Dr. Fernando was on leave, looking after the Dengue Unit online and on the phone from home. Looking back to that Tuesday evening, he says the prognosis for such dengue and, more so, for an infant was “extremely poor”.
According to data shared by dengue expert Prof. Siripen Kalayanarooj of the Queen Sirikit National Institute of Child Health, Bangkok, Thailand, (who has been a great supporter in Sri Lanka’s war with this viral disease spread by a mosquito), if prolonged shock is untreated for over 10 hours, the tragic consequence is death.
If prolonged shock with liver failure is untreated for over four hours, there is only a 50% survival rate; if there is both liver and renal failure there is only a 10% survival rate and if there is failure of three organs (liver, renal and respiratory failure), the survival rate is nil.
Leave or no leave, Dr. Fernando and his team at ground level were not about to give up.
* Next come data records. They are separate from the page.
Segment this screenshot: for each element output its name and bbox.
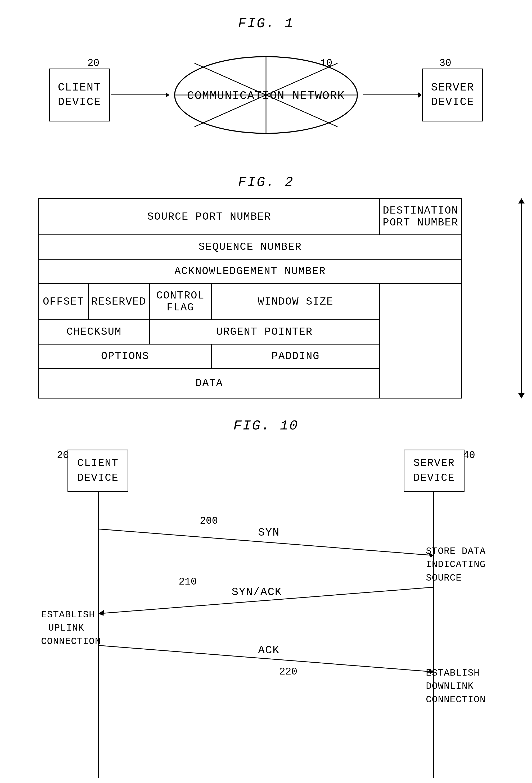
fig1-label-20: 20 — [87, 57, 99, 69]
svg-text:200: 200 — [200, 515, 218, 527]
fig2-options: OPTIONS — [39, 344, 212, 369]
fig2-arrow-top — [518, 198, 525, 203]
fig2-table: SOURCE PORT NUMBER DESTINATION PORT NUMB… — [38, 198, 462, 399]
fig2-header-arrow — [511, 198, 532, 399]
svg-text:ACK: ACK — [258, 644, 280, 657]
fig10-store-data-label: STORE DATA INDICATING SOURCE — [426, 545, 486, 585]
fig2-row3: ACKNOWLEDGEMENT NUMBER — [39, 259, 462, 284]
svg-marker-11 — [98, 610, 104, 616]
fig2-row2: SEQUENCE NUMBER — [39, 235, 462, 259]
fig10-establish-uplink-label: ESTABLISH UPLINK CONNECTION — [41, 608, 91, 648]
fig2-row4: OFFSET RESERVED CONTROLFLAG WINDOW SIZE — [39, 284, 462, 320]
fig1-section: FIG. 1 20 10 30 CLIENTDEVICE SERVERDEVIC… — [0, 16, 532, 164]
fig2-window-size: WINDOW SIZE — [212, 284, 380, 320]
fig2-dest-port: DESTINATION PORT NUMBER — [380, 199, 461, 235]
svg-text:SYN/ACK: SYN/ACK — [231, 586, 282, 599]
fig2-checksum: CHECKSUM — [39, 320, 150, 344]
fig2-title: FIG. 2 — [0, 175, 532, 190]
fig1-client-device-text: CLIENTDEVICE — [58, 81, 101, 109]
fig1-label-30: 30 — [439, 57, 451, 69]
fig2-offset: OFFSET — [39, 284, 88, 320]
fig1-diagram: 20 10 30 CLIENTDEVICE SERVERDEVICE — [41, 39, 491, 151]
fig2-control-flag: CONTROLFLAG — [149, 284, 212, 320]
fig2-urgent-pointer: URGENT POINTER — [149, 320, 380, 344]
svg-text:210: 210 — [179, 576, 197, 588]
fig2-ack-num: ACKNOWLEDGEMENT NUMBER — [39, 259, 462, 284]
fig2-diagram: SOURCE PORT NUMBER DESTINATION PORT NUMB… — [38, 198, 462, 399]
fig2-seq-num: SEQUENCE NUMBER — [39, 235, 462, 259]
svg-text:COMMUNICATION NETWORK: COMMUNICATION NETWORK — [187, 89, 345, 102]
fig2-wrapper: SOURCE PORT NUMBER DESTINATION PORT NUMB… — [0, 198, 532, 399]
fig2-arrow-line — [521, 203, 522, 393]
fig2-row7: DATA — [39, 369, 462, 398]
fig1-line-right — [363, 94, 421, 95]
fig2-row5: CHECKSUM URGENT POINTER — [39, 320, 462, 344]
svg-text:220: 220 — [279, 666, 297, 678]
fig2-row1: SOURCE PORT NUMBER DESTINATION PORT NUMB… — [39, 199, 462, 235]
fig2-source-port: SOURCE PORT NUMBER — [39, 199, 380, 235]
fig10-title: FIG. 10 — [0, 418, 532, 434]
fig10-diagram: 20 40 CLIENTDEVICE SERVERDEVICE SYN 200 — [41, 444, 491, 783]
fig1-server-device-text: SERVERDEVICE — [431, 81, 474, 109]
fig2-data: DATA — [39, 369, 380, 398]
fig2-reserved: RESERVED — [88, 284, 149, 320]
fig1-line-left — [111, 94, 169, 95]
fig1-title: FIG. 1 — [0, 16, 532, 31]
fig1-server-device: SERVERDEVICE — [422, 68, 483, 121]
fig10-establish-downlink-label: ESTABLISH DOWNLINK CONNECTION — [426, 666, 486, 707]
fig10-section: FIG. 10 20 40 CLIENTDEVICE SERVERDEVICE … — [0, 418, 532, 783]
fig1-client-device: CLIENTDEVICE — [49, 68, 110, 121]
fig2-arrow-bottom — [518, 393, 525, 399]
fig1-network-ellipse: COMMUNICATION NETWORK — [174, 55, 358, 135]
fig2-row6: OPTIONS PADDING — [39, 344, 462, 369]
fig2-padding: PADDING — [212, 344, 380, 369]
fig2-section: FIG. 2 SOURCE PORT NUMBER DESTINATION PO… — [0, 175, 532, 399]
svg-text:SYN: SYN — [258, 526, 280, 539]
fig10-arrows-svg: SYN 200 SYN/ACK 210 ACK 220 — [41, 444, 491, 783]
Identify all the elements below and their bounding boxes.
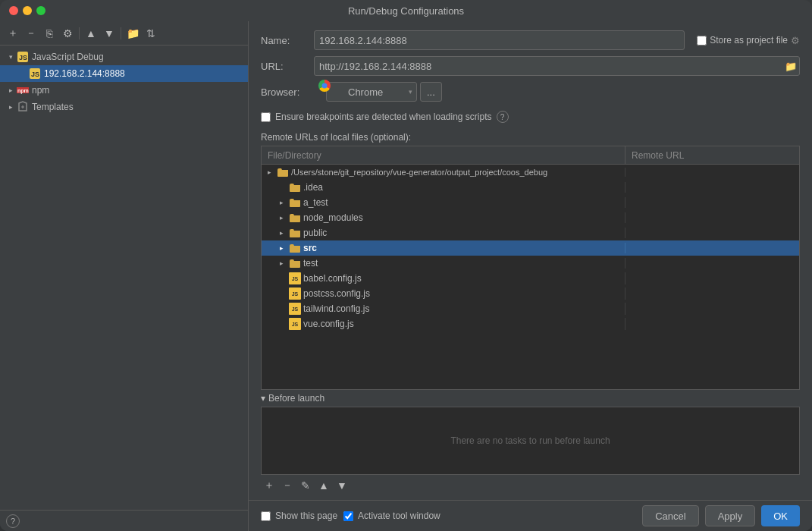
browser-row: Browser: Chrome ▾ ... bbox=[261, 82, 800, 102]
public-label: public bbox=[303, 228, 327, 238]
name-row: Name: Store as project file ⚙ bbox=[261, 30, 800, 50]
browser-label: Browser: bbox=[261, 86, 314, 98]
settings-config-button[interactable]: ⚙ bbox=[59, 25, 76, 42]
before-launch-up-button[interactable]: ▲ bbox=[315, 477, 332, 494]
before-launch-toggle[interactable]: ▾ Before launch bbox=[261, 393, 800, 404]
apply-button[interactable]: Apply bbox=[705, 505, 756, 526]
table-row[interactable]: node_modules bbox=[262, 210, 799, 225]
help-button[interactable]: ? bbox=[6, 514, 20, 528]
name-input[interactable] bbox=[314, 30, 685, 50]
folder-icon bbox=[277, 168, 289, 177]
folder-icon bbox=[289, 213, 301, 222]
before-launch-toolbar: ＋ － ✎ ▲ ▼ bbox=[261, 477, 800, 494]
before-launch-down-button[interactable]: ▼ bbox=[334, 477, 350, 494]
folder-icon bbox=[289, 183, 301, 192]
table-row[interactable]: JS vue.config.js bbox=[262, 316, 799, 331]
sidebar-item-ip-config[interactable]: JS 192.168.2.144:8888 bbox=[0, 65, 248, 82]
file-cell-tailwind: JS tailwind.config.js bbox=[262, 303, 625, 315]
config-form: Name: Store as project file ⚙ URL: 📁 bbox=[249, 21, 812, 132]
url-input[interactable] bbox=[314, 56, 800, 76]
table-row[interactable]: test bbox=[262, 256, 799, 271]
vue-label: vue.config.js bbox=[303, 319, 354, 329]
js-debug-expand-arrow bbox=[6, 52, 15, 61]
move-up-button[interactable]: ▲ bbox=[83, 25, 99, 42]
file-cell-a-test: a_test bbox=[262, 197, 625, 208]
cancel-button[interactable]: Cancel bbox=[642, 505, 698, 526]
file-cell-postcss: JS postcss.config.js bbox=[262, 287, 625, 300]
node-modules-arrow bbox=[280, 214, 289, 222]
store-project-checkbox[interactable] bbox=[697, 36, 707, 46]
activate-tool-row: Activate tool window bbox=[343, 511, 440, 521]
idea-label: .idea bbox=[303, 182, 323, 193]
js-file-icon: JS bbox=[289, 318, 301, 330]
breakpoints-help-icon[interactable]: ? bbox=[497, 111, 509, 123]
url-input-wrap: 📁 bbox=[314, 56, 800, 76]
svg-text:JS: JS bbox=[31, 71, 39, 78]
js-file-icon: JS bbox=[289, 303, 301, 315]
remove-config-button[interactable]: － bbox=[23, 25, 39, 42]
table-row[interactable]: .idea bbox=[262, 180, 799, 195]
copy-config-button[interactable]: ⎘ bbox=[41, 25, 58, 42]
sidebar-bottom: ? bbox=[0, 510, 248, 531]
toolbar-separator-1 bbox=[79, 27, 80, 39]
table-row-selected[interactable]: src bbox=[262, 240, 799, 256]
table-row[interactable]: JS tailwind.config.js bbox=[262, 301, 799, 316]
file-cell-src: src bbox=[262, 243, 625, 253]
browser-select[interactable]: Chrome bbox=[326, 82, 417, 102]
src-arrow bbox=[280, 244, 289, 252]
close-button[interactable] bbox=[9, 6, 18, 15]
ok-button[interactable]: OK bbox=[761, 505, 800, 526]
store-settings-icon[interactable]: ⚙ bbox=[791, 35, 800, 46]
table-row[interactable]: a_test bbox=[262, 195, 799, 210]
svg-text:npm: npm bbox=[17, 88, 29, 94]
sidebar-item-templates[interactable]: Templates bbox=[0, 99, 248, 115]
name-label: Name: bbox=[261, 35, 314, 46]
window-title: Run/Debug Configurations bbox=[348, 5, 464, 17]
url-folder-button[interactable]: 📁 bbox=[785, 61, 797, 72]
table-row[interactable]: JS postcss.config.js bbox=[262, 286, 799, 301]
npm-arrow bbox=[6, 86, 15, 95]
test-label: test bbox=[303, 258, 318, 269]
browser-select-container: Chrome ▾ bbox=[314, 82, 417, 102]
sidebar-item-js-debug[interactable]: JS JavaScript Debug bbox=[0, 49, 248, 65]
toolbar-separator-2 bbox=[121, 27, 121, 39]
window-controls bbox=[9, 6, 45, 15]
test-arrow bbox=[280, 259, 289, 267]
browser-more-button[interactable]: ... bbox=[420, 82, 442, 102]
maximize-button[interactable] bbox=[36, 6, 45, 15]
sidebar-item-npm-label: npm bbox=[32, 85, 49, 96]
sidebar-item-npm[interactable]: npm npm bbox=[0, 82, 248, 99]
remote-urls-label: Remote URLs of local files (optional): bbox=[261, 132, 800, 143]
activate-tool-checkbox[interactable] bbox=[343, 511, 353, 521]
bottom-bar: Show this page Activate tool window Canc… bbox=[249, 500, 812, 531]
before-launch-remove-button[interactable]: － bbox=[279, 477, 296, 494]
breakpoints-checkbox[interactable] bbox=[261, 112, 271, 122]
show-page-checkbox[interactable] bbox=[261, 511, 271, 521]
move-to-button[interactable]: 📁 bbox=[124, 25, 141, 42]
minimize-button[interactable] bbox=[23, 6, 32, 15]
file-cell-babel: JS babel.config.js bbox=[262, 272, 625, 284]
breakpoints-label: Ensure breakpoints are detected when loa… bbox=[275, 112, 492, 122]
ip-config-icon: JS bbox=[29, 68, 41, 80]
svg-text:JS: JS bbox=[19, 54, 27, 61]
table-row[interactable]: /Users/stone/git_repository/vue-generato… bbox=[262, 165, 799, 180]
move-down-button[interactable]: ▼ bbox=[101, 25, 118, 42]
table-row[interactable]: JS babel.config.js bbox=[262, 271, 799, 286]
sidebar-item-js-debug-label: JavaScript Debug bbox=[32, 52, 104, 62]
root-arrow bbox=[268, 168, 277, 176]
folder-icon bbox=[289, 198, 301, 207]
table-row[interactable]: public bbox=[262, 225, 799, 240]
folder-icon bbox=[289, 259, 301, 268]
sort-button[interactable]: ⇅ bbox=[143, 25, 159, 42]
node-modules-label: node_modules bbox=[303, 212, 363, 223]
root-path-label: /Users/stone/git_repository/vue-generato… bbox=[291, 168, 547, 177]
before-launch-add-button[interactable]: ＋ bbox=[261, 477, 277, 494]
npm-icon: npm bbox=[17, 84, 29, 96]
before-launch-edit-button[interactable]: ✎ bbox=[297, 477, 314, 494]
js-file-icon: JS bbox=[289, 287, 301, 300]
no-tasks-text: There are no tasks to run before launch bbox=[450, 435, 610, 446]
activate-tool-label: Activate tool window bbox=[358, 511, 440, 521]
add-config-button[interactable]: ＋ bbox=[5, 25, 21, 42]
sidebar-item-ip-label: 192.168.2.144:8888 bbox=[44, 68, 125, 79]
file-dir-header: File/Directory bbox=[262, 146, 625, 164]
The battle began armed with evidence-based medicine, unrelenting hard work and monitoring and skill.
With his in-depth knowledge of dengue management, he made a ‘clinical assumption’ that the baby was at the end of the critical stage of fluid leakage, as there had already been very heavy leakage.
It was Day 3 of fever, he deduced, with fever starting on October 31 (Sunday), the fever continuing on November 1 (Monday), reduced feeding and lethargy and on November 2 (Tuesday) development of seizures. “I concluded that the baby would complete massive leaking in a short duration,” he says.
The challenges came fast and furious – no Intensive Care Unit (ICU) bed that could be used to ventilate (provide life-saving breathing support) for the eight-kg baby. With every minute, nay second being critical, they rushed him to the Premature Baby Unit (PBU) and put him on a ventilator meant for neonates (newborns).
The management included switching between dextran slow infusions, albumin, blood, fresh frozen plasma, cryo and saline, along with tiny doses of frusemide based on physiological principles to keep the vascular, tissue and renal perfusion, while addressing liver failure and adequate urine output.
That very night around midnight Consultant Surgeon Dr. Ashoka Wijemanna had rushed to Negombo from Colombo and secured intravenous access by doing a femoral ‘cut-down’ through the right groin of the baby.
The efficient management and care of the baby began showing signs of success. But just as Dr. Fernando, Dr. Thalgahage, Dr. Wijemanna and the team breathed a slight sigh of relief, came an “unexpected” but “major” event. The baby began bleeding from the femoral cut-down with a possible blood loss of around 50-60ml.
Even though busy on an important Zoom call, Dr. Fernando alerted Dr. Wijemanna, who once again went to the baby’s bedside and stemmed the significant blood loss, while the team gave a blood transfusion.
Thirteen long days after, the little one is on the road to recovery. He is off the ventilator with oxygen saturation being 100%, while breathing on his own from last Sunday (November 7).
The slow feeding had started on Day 4 (96 hours after admission to hospital), bringing a relieved smile to the faces of his hapless parents.
Now mother Ayesha is “godak sathutui” (very happy) because Clevan flashes her a cherubic smile and gurgles “aww, aww” when he sees her.
As the unsung heroes of this major life-saving effort – Dr. Fernando, Dr. Thalgahage, Dr. Wijemanna and the doctors and nurses of the PBU, the Paediatric Unit and the Dengue Unit – go about their routine work, many who have been around the baby whisper that it is a miracle.